Procuro sacar algo bueno de todo esto, la idea de cuidar a los que nos cuidan, o cuidarnos a nosotros mismos si queremos cuidar a los demás, al tiempo que le doy vueltas a eso de que somos la vacuna. ¿Y si fuésemos la vacuna de más enfermedades? Pienso en este virus y todo lo que se ha estado gestando entre nosotros, en todo lo que diseminábamos y contagiábamos sin que nos percatásemos, sin diferenciarnos por edad, poder adquisitivo, sexo, origen, ni ideología. Observo a mi madre y comienzo a recordar algo que olvidé. Me vuelvo a preguntar, al igual que hice antes de comenzar mi jornada: ¿Qué puedo hacer yo? Porque, al menos a día de hoy, la vacuna somos todos. ¿Y si dejásemos de ser la enfermedad?

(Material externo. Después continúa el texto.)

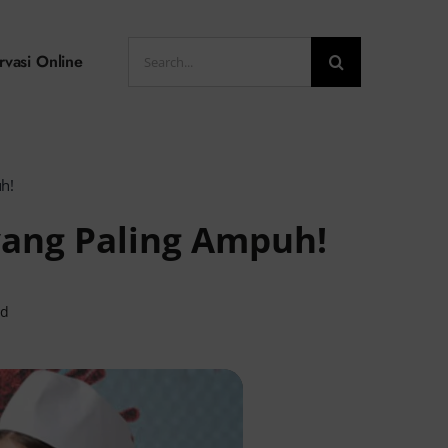
Search
rvasi Online
for:
h!
yang Paling Ampuh!
ad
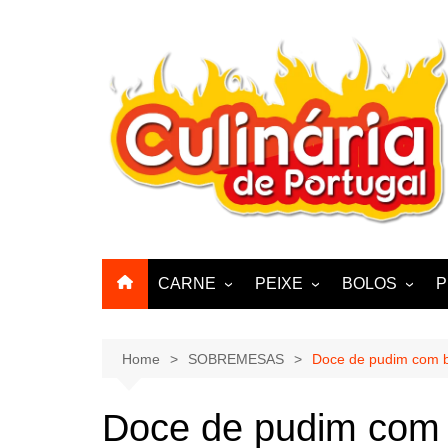
Skip
to
content
CARNE
PEIXE
BOLOS
P
CABRA, CABRITO,
BACALHAU
BOLINHOS
BORREGO
POLVO, LULAS, CHOCO
BISCOITOS
Home
SOBREMESAS
Doce de pudim com b
ENCHIIDOS
SARDINHAS E CARAPAUS
PASTELARIA
PORCO, JAVALI, LEITÃO
Doce de pudim com 
PASTEIS, QU
FRANGO, PERÚ, PATO
CUPCAKES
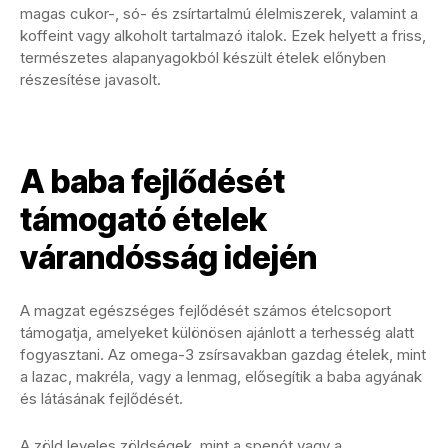
magas cukor-, só- és zsírtartalmú élelmiszerek, valamint a
koffeint vagy alkoholt tartalmazó italok. Ezek helyett a friss,
természetes alapanyagokból készült ételek előnyben
részesítése javasolt.
A baba fejlődését
támogató ételek
várandósság idején
A magzat egészséges fejlődését számos ételcsoport
támogatja, amelyeket különösen ajánlott a terhesség alatt
fogyasztani. Az omega-3 zsírsavakban gazdag ételek, mint
a lazac, makréla, vagy a lenmag, elősegítik a baba agyának
és látásának fejlődését.
A zöld leveles zöldségek, mint a spenót vagy a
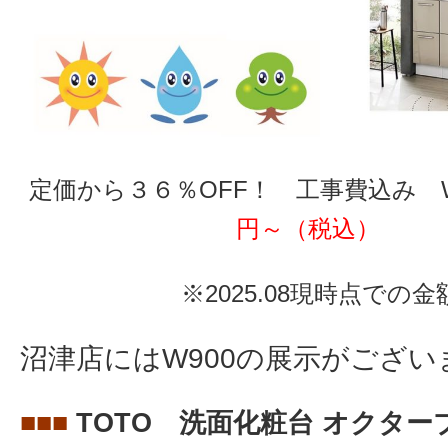
定価から３６％OFF！ 工事費込み 
円～（税込）
※2025.08現時点での金
沼津店にはW900の展示がござい
■■■
TOTO 洗面化粧台 オクター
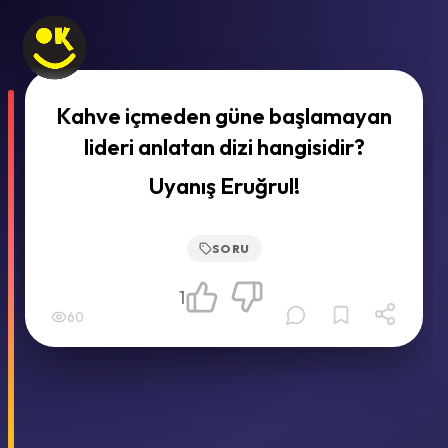
Kahve içmeden güne başlamayan
lideri anlatan dizi hangisidir?
Uyanış Eruğrul!
SORU
1
60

El día que nuestra empresa nos comunicó que comenzábamos el tele-trabajo tras la declaración del estado de alarma nos proporcionó a los empleados una pequeña guía con consejos para mantener la productividad. Entre ellos se encontraba, siempre que fuera posible y las circunstancias familiares lo permitieran, mantener la jornada laboral habitual de siete de la mañana a tres de la tarde. Y eso es lo que hago.

Me preparo un café y enciendo la televisión el tiempo suficiente hasta que la estimulante cafeína comienza a hacer efecto. Estoy atento a las nuevas medidas tomadas desde el Gobierno para las personas en situación de vulnerabilidad sin el desasosiego de encontrarme yo entre ellas y me percato de lo afortunado que soy por no depender de ninguna ayuda ni del contenido de ningún Real Decreto para seguir subsistiendo.